Friday, December 15, 2006

The God Delusion: More like self-delusion

I've been reading more of "The God Delusion" and some reviews. They truly are stimulating reading. I realised that this topic was worthy of at least one more response. Here is another review, which includes some quotes of Richard Dawkins' "The God Delusion". Yet again, his arguments are flawed.

"At heart, this argument (the central argument of the book) is an elaboration of the child's question "But Mommy, who made God?" To posit God as the ground of all being is a nonstarter, Dawkins submits, for "any God capable of designing a universe, carefully and foresightfully tuned to lead to our evolution, must be a supremely complex and improbable entity who needs an even bigger explanation than the one he is supposed to provide."

Dawkins asserts that "the presence or absence of a creative super-intelligence is unequivocally a scientific question."
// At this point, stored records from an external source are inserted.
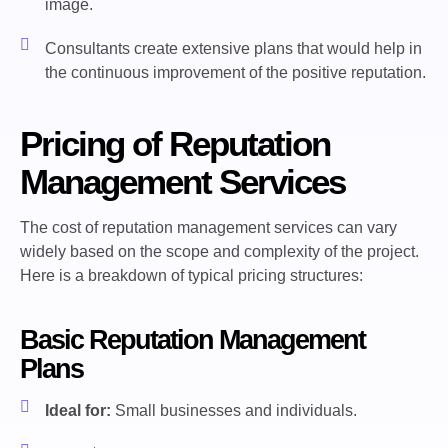
image.
Consultants create extensive plans that would help in
the continuous improvement of the positive reputation.
Pricing of Reputation
Management Services
The cost of reputation management services can vary
widely based on the scope and complexity of the project.
Here is a breakdown of typical pricing structures:
Basic Reputation Management
Plans
Ideal for:
Small businesses and individuals.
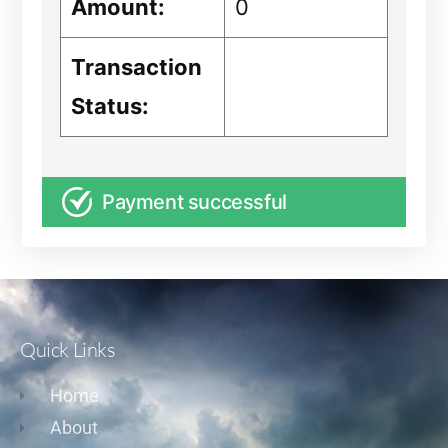
Amount:
0
Transaction
Status:
Payment successful
Quick Links
Home
About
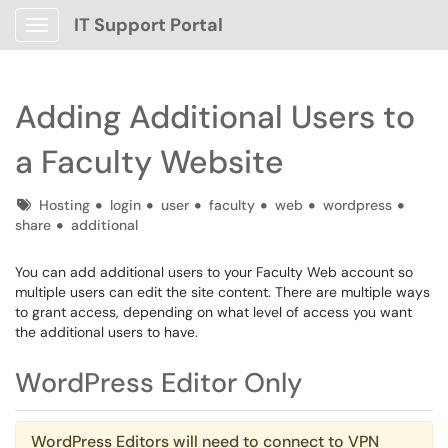
IT Support Portal
Show Applications Menu
Adding Additional Users to
a Faculty Website
Tags
Hosting
login
user
faculty
web
wordpress
share
additional
You can add additional users to your Faculty Web account so
multiple users can edit the site content. There are multiple ways
to grant access, depending on what level of access you want
the additional users to have.
WordPress Editor Only
WordPress Editors will need to connect to VPN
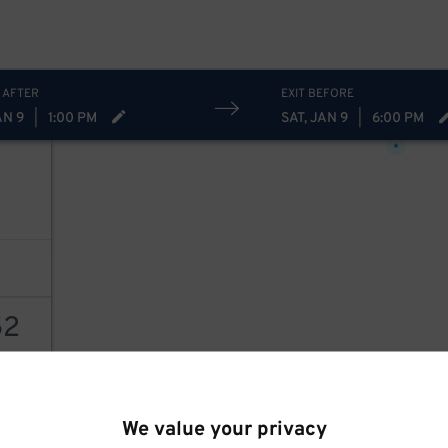
 AFTER
EXIT BEFORE
22
$
AN 9
|
1:00 PM
SAT, JAN 9
|
6:00 PM
7
52
78
$
AILS
We value your privacy
20
$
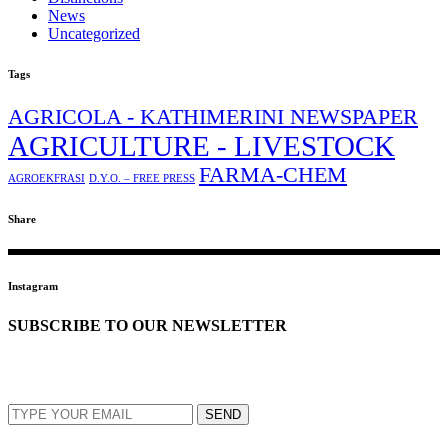
News
Uncategorized
Tags
AGRICOLA - KATHIMERINI NEWSPAPER
AGRICULTURE - LIVESTOCK
FARMA-CHEM
AGROEKFRASI
D.Y.O. – FREE PRESS
Share
Instagram
SUBSCRIBE TO OUR NEWSLETTER
EMAIL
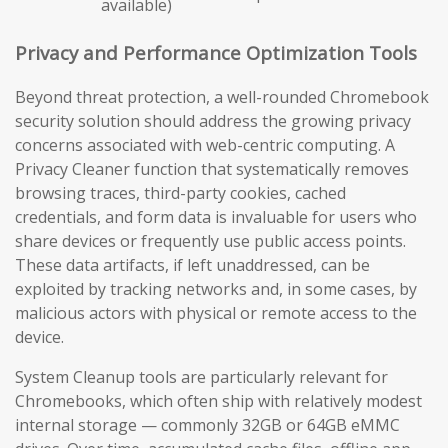
available)
Privacy and Performance Optimization Tools
Beyond threat protection, a well-rounded Chromebook
security solution should address the growing privacy
concerns associated with web-centric computing. A
Privacy Cleaner function that systematically removes
browsing traces, third-party cookies, cached
credentials, and form data is invaluable for users who
share devices or frequently use public access points.
These data artifacts, if left unaddressed, can be
exploited by tracking networks and, in some cases, by
malicious actors with physical or remote access to the
device.
System Cleanup tools are particularly relevant for
Chromebooks, which often ship with relatively modest
internal storage — commonly 32GB or 64GB eMMC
Yet again Dawkins humiliates himself. Surely the whole essence of God is that he is divine, that He has no maker. He trancends time and space. He is beyond them all. He is above all. He is beyond what the small human brain is capable of comprehending. That is why He is God. God has no maker. He is before and after everything, the alpha and omega "beginning and the end". He is outside of time, time doesn't exist for him. Our human brains can't work without it, but God chooses to intervene inside of time to act in human history. And how God, a spiritual, supernatural being, needs to be explained scientifically, especially when he created science itself, is pure babble.

What this book seems to avoid is the story and evidence for Jesus, not just from the Bible but from other historical documents. There is no doubt that that man lived and was crucified. The questions need to be asked. Why have His teachings endured for 2000 years? Were His teachings those of a madman? Were his teaching and words that of an idiot? When did He ever kill anyone? What negative impact did He have on anyone else's life during His ministry?

God cannot be measured nor explained in human terms, yet Dawkins tries to do that and fails. That is why he fails. God is a supernatural, infinite, spiritual being. He cannot be compared to or limited by any inherently flawed (as no human being is perfect, apart from Jesus Christ) human idea or concept.

More and more it seems that Dawkins' "God Delusion" is the one he is imposing on himself - the delusion that God doesn't exist. I suggest he reads the work of the atheist who became a Christian, C.S.Lewis, and then looks again at the Bible with an eternal, spiritual view instead of a worldly, limited one. He might be surprised at what he finds.